In an air-conditioned room at 19.0 ∘C
, a spherical balloon had the diameter of 50.0 cm
. When taken outside on a hot summer day, the balloon expanded to 51.0 cm
in diameter. What was the temperature outside in degrees Celsius? Assume that the balloon is a perfect sphere and that the pressure and number of moles of air molecules remains the same.
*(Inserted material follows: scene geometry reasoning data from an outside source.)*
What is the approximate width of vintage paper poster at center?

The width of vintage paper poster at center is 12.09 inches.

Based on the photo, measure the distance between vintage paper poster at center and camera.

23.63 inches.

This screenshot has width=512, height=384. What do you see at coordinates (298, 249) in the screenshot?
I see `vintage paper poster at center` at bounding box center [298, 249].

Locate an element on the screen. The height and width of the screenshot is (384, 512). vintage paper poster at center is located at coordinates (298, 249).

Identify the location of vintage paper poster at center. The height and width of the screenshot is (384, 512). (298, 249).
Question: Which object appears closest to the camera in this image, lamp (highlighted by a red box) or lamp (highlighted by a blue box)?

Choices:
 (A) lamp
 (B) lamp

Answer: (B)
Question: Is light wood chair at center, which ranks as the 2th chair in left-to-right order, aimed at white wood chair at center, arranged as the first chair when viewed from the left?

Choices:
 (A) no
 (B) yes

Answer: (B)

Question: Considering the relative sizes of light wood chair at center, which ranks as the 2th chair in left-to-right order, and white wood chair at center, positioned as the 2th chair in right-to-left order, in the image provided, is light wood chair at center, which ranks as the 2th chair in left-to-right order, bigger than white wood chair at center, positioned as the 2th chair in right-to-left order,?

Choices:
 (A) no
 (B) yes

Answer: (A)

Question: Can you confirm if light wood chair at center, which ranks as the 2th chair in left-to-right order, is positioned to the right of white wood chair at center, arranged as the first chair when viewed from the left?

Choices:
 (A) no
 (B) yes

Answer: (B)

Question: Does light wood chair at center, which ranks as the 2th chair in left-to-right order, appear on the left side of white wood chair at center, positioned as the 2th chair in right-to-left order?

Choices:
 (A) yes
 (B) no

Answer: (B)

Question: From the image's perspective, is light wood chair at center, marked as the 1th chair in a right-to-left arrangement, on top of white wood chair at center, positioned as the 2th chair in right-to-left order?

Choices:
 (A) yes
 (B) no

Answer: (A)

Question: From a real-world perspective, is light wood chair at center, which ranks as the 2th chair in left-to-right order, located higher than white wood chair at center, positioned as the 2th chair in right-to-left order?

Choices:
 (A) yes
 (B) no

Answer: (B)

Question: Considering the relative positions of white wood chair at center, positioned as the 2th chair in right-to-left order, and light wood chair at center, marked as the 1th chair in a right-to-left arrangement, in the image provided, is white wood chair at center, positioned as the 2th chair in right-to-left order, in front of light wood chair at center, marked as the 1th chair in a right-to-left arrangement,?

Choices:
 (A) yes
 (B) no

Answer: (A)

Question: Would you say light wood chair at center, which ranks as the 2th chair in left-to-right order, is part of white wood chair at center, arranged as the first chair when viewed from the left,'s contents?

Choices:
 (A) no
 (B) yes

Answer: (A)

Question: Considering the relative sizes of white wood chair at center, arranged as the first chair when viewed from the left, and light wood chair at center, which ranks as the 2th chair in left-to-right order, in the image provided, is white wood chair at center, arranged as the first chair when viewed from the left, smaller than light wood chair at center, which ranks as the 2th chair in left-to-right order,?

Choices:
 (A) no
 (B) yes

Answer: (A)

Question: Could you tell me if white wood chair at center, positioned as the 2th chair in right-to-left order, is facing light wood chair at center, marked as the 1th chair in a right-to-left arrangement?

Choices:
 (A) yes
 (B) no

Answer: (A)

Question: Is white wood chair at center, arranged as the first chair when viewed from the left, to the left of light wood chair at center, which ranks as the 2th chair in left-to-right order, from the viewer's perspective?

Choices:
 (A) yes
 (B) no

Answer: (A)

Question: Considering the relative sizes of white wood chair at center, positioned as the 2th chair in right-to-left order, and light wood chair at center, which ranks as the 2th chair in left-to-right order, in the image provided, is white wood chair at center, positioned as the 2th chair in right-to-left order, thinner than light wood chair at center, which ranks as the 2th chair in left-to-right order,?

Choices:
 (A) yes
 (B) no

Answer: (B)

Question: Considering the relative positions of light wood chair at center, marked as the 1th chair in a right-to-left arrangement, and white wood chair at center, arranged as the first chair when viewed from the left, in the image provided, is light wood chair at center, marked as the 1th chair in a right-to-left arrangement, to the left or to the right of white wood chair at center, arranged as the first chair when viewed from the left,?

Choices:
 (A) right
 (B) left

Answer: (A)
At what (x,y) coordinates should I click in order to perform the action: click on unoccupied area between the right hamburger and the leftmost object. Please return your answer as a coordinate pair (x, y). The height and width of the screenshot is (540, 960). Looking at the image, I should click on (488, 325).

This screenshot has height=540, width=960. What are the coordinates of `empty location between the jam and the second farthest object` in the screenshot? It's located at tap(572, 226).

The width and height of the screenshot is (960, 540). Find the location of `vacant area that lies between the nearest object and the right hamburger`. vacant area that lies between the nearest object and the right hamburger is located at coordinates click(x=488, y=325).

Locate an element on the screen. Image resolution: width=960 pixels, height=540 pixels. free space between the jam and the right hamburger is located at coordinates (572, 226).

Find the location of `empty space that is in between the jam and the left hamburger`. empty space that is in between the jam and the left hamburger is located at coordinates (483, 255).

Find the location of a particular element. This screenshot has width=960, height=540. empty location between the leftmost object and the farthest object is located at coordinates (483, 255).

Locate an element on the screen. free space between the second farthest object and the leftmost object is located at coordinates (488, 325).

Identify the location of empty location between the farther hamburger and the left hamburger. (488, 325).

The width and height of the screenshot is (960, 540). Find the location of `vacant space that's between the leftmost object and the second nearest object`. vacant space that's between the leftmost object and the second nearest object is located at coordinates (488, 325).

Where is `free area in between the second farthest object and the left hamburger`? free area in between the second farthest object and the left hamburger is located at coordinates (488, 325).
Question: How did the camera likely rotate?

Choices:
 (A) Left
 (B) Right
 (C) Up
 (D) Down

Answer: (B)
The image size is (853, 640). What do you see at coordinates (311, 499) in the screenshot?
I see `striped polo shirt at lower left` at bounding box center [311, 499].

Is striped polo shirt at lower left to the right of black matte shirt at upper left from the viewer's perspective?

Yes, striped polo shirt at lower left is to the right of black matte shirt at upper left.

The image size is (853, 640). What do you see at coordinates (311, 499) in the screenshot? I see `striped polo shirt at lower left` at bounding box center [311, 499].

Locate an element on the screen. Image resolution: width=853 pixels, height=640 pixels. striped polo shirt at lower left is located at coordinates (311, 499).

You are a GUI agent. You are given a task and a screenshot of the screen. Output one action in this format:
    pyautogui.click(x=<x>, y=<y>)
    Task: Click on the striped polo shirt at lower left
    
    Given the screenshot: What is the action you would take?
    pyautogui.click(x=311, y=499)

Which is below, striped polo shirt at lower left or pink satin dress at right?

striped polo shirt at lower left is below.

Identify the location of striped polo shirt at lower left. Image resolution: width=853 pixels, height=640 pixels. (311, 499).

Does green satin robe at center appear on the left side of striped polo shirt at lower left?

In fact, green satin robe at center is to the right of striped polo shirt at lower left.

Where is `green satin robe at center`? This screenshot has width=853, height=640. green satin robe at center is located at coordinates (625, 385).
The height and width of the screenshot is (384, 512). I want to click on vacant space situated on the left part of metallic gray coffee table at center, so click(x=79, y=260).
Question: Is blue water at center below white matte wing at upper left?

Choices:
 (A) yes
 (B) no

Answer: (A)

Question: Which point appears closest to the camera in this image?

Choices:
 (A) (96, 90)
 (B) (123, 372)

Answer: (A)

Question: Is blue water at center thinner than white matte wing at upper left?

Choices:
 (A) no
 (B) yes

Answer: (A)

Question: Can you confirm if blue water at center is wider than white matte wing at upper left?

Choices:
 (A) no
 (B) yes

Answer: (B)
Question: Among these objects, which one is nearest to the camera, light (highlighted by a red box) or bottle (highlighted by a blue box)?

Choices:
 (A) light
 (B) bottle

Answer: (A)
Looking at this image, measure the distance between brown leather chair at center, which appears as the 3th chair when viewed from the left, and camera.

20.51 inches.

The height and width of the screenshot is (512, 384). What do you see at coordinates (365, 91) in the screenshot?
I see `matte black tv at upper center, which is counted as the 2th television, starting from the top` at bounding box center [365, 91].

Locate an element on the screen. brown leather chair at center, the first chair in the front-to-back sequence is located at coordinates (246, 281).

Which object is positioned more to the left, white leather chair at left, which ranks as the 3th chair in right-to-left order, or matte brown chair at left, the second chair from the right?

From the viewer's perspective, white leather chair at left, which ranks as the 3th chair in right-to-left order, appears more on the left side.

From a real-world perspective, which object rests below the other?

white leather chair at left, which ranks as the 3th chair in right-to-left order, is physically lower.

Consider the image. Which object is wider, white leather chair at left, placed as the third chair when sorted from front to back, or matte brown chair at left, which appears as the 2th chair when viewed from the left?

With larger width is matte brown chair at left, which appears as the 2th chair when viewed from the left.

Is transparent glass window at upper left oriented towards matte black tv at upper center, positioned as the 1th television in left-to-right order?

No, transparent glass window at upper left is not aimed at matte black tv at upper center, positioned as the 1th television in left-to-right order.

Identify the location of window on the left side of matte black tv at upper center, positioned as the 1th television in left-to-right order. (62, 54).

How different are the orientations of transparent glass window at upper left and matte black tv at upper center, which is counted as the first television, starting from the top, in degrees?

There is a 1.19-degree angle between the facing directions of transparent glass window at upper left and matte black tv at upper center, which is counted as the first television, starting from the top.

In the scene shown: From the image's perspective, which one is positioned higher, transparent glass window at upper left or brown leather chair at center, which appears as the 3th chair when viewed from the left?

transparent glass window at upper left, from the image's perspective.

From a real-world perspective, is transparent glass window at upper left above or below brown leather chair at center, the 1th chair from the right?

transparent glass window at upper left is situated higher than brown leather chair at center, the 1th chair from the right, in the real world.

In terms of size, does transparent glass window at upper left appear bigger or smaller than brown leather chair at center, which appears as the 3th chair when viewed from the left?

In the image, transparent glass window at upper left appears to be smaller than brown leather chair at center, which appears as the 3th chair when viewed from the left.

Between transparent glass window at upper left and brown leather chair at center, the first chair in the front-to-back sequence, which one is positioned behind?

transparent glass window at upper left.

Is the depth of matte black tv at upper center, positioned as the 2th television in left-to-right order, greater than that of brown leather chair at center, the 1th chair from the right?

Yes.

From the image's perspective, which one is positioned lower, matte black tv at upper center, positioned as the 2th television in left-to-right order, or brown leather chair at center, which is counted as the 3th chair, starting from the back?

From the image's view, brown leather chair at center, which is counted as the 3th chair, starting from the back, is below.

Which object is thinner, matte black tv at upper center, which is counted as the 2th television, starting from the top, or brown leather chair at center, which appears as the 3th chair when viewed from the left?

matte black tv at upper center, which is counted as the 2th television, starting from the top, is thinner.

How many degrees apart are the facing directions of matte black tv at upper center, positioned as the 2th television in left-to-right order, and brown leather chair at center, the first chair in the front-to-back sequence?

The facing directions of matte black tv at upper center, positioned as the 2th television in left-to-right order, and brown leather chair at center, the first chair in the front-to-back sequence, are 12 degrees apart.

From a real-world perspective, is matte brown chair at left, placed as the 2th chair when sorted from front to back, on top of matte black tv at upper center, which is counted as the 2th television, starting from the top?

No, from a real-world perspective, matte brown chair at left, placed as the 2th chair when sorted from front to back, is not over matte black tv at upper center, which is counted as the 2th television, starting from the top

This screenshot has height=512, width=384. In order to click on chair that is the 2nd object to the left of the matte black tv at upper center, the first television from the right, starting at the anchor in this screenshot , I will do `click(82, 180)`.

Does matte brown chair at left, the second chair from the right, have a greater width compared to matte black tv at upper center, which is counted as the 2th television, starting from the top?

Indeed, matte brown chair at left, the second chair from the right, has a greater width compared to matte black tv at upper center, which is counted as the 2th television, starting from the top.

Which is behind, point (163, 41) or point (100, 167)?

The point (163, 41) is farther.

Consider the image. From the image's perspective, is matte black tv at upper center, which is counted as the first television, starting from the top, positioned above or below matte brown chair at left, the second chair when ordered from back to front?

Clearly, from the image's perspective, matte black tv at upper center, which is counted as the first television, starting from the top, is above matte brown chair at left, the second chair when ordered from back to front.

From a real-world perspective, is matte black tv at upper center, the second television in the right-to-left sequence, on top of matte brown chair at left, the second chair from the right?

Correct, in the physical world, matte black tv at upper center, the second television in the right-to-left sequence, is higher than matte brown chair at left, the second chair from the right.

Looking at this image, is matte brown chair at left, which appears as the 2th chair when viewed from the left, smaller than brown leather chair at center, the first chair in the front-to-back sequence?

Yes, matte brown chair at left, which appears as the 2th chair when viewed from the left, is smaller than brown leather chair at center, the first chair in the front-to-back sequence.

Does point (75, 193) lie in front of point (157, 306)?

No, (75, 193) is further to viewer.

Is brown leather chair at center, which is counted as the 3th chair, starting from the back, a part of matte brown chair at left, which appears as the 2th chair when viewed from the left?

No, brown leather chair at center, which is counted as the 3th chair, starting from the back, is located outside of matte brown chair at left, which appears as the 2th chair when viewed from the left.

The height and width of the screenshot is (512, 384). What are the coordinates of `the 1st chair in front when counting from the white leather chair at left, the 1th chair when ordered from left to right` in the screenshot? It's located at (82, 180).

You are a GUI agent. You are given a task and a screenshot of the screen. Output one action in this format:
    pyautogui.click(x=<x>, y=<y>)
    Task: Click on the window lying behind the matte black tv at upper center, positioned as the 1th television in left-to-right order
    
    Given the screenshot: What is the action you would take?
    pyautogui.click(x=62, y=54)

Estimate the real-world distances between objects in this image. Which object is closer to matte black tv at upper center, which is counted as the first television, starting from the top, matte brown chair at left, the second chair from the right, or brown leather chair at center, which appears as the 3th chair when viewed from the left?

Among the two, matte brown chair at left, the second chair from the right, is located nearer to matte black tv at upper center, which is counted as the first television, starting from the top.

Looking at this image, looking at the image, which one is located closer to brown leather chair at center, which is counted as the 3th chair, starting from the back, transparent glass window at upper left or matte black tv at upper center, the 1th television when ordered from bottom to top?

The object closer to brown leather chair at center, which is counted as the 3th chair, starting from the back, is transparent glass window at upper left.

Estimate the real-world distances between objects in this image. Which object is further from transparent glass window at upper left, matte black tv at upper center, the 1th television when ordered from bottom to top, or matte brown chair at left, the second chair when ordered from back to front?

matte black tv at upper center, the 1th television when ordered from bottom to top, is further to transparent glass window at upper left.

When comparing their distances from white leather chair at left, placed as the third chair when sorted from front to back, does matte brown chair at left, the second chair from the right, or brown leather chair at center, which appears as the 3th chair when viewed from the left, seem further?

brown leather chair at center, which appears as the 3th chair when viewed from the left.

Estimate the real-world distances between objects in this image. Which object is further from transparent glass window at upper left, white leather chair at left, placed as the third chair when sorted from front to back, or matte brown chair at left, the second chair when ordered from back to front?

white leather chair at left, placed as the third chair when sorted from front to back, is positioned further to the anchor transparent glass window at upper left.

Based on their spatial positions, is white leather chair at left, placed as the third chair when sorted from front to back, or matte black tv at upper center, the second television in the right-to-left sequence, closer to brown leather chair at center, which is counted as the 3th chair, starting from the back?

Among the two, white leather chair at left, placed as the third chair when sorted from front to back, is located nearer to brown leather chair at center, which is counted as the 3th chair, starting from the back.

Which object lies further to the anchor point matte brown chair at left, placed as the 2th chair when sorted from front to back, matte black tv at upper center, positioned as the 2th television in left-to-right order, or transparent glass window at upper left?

To solve this problem, we can use the formula for the volume of a sphere:
V = (4/3) * π * r^3
Where r is the radius of the sphere.
Given that the balloon inside had a diameter of 50.0 cm, the radius inside would be 25.0 cm. Therefore, the initial volume inside would be:
V_inside = (4/3) * π * (25.0)^3 = (4/3) * π * 15625 = 65208.33 cm^3
Similarly, the volume outside when the balloon expanded to 51.0 cm in diameter would be:
V_outside = (4/3) * π * (25.5)^3 = (4/3) * π * 16581.25 = 69321.67 cm^3
Since the number of moles and pressure are constant, we can assume that the temperature and volume are directly proportional, according to the ideal gas law. Therefore, we can set up the following equation:
V_outside / V_inside = T_outside / T_inside
69321.67 / 65208.33 = T_outside / 19.0
T_outside = (69321.67 / 65208.33) * 19.0 = 20.20 °C
Therefore, the temperature outside on the hot summer day was approximately 20.20 °C.